There is a new Pilot program in Canada to encourage immigration to specific Rural and Northern Communities. This is not a surprise, when we see the success of the Atlantic Pilot Immigration Program, which has successfully drawn foreign nationals to New Brunswick and other Atlantic provinces for the past year. The new program is called the Rural and Norther immigration Pilot, and it is based on the notion that the majority of newcomers to Canada settle in large metropolitan cities, typically Vancouver, Toronto and Montreal. In fact, over 85% of Canada’s population lives within 100 miles of the U.S. border, which is why Canada seeks to attract migrants to its rural side. This Pilot aims to help fill severe labour shortages in certain areas and to help economic growth.

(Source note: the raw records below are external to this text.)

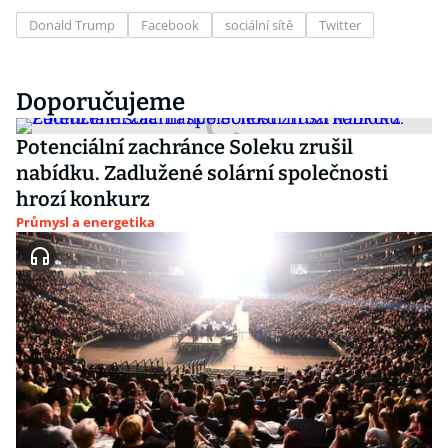
Donald Trump
Facebook
sociální sítě
Twitter
Doporučujeme
Potenciální zachránce Soleku zrušil
nabídku. Zadlužené solární společnosti
hrozí konkurz
Průmysl a energetika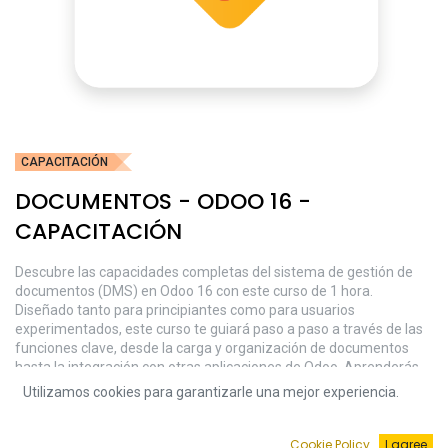
CAPACITACIÓN
DOCUMENTOS - ODOO 16 -
CAPACITACIÓN
Descubre las capacidades completas del sistema de gestión de
documentos (DMS) en Odoo 16 con este curso de 1 hora.
Diseñado tanto para principiantes como para usuarios
experimentados, este curso te guiará paso a paso a través de las
funciones clave, desde la carga y organización de documentos
hasta la integración con otras aplicaciones de Odoo. Aprenderás
las mejores prácticas para gestionar tus documentos de forma
Utilizamos cookies para garantizarle una mejor experiencia.
eficiente y cómo aprovechar al máximo las características
avanzadas del DMS en Odoo 16. Con ejemplos prácticos y
tutoriales interactivos, estarás listo para transformar la forma en
Cookie Policy
I agree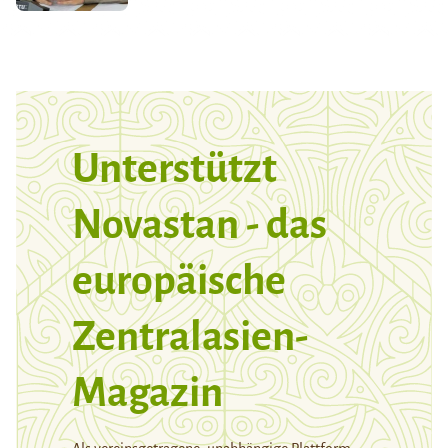
Unterstützt
Novastan - das
europäische
Zentralasien-
Magazin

On June 14, 2019 the IRCC announced these eleven (11) communities selected as part of the Pilot:
Thunder Bay, Ontario
Sault Ste. Marie, Ontario
North Bay, Ontario
Gretna-Rhineland-Altona-Plum Coulee, Manitoba
Moose Jaw, Saskatchewan
West Kootenay, British Columbia
Vernon, British Columbia
The above list is intended to be an initial "blue print" of the Pilot program for the rest of Canada, which leads us to believe that other areas will be added over time.
Many of these areas are already known for certain key industries and trades. Sudbury, in Ontario, is well known for its strong French population, making it a suitable alternate for immigrants from French speaking countries who are otherwise drawn only to Quebec.
According to the IRCC, Canadian rural communities employ over 4 million Canadians and account for almost 30% of Canada’s national Gross Domestic Product (GDP). About this Pilot, the Honourable Ahmed Hussen, Minister of Immigration, Refugees and Citizenship Canada had this to say: “attracting and retaining newcomers with the needed skills equals a recipe for success for Canada’s rural and northern communities.” Our Canadian Law Group often recommends to clients that they aim at less “popular” areas of Canada when looking for employment. We refer to this as “the back door” into a country that has no bad areas to live! Once a permanent resident, or citizen, an applicant can decide to move to other areas of the country. But it is our experience that those who come to rural and northern parts of Canada tend to stay there, feeling both a connection to a place that welcomed them, and experiencing higher appreciation, income or job security than those in the large cities.
Newcomers under the Pilot program are expected to arrive as early as 2020. We are happy that our “back door” strategy is something that IRCC now officially values and that it has materialized itself into a concrete program for immigration to Canada.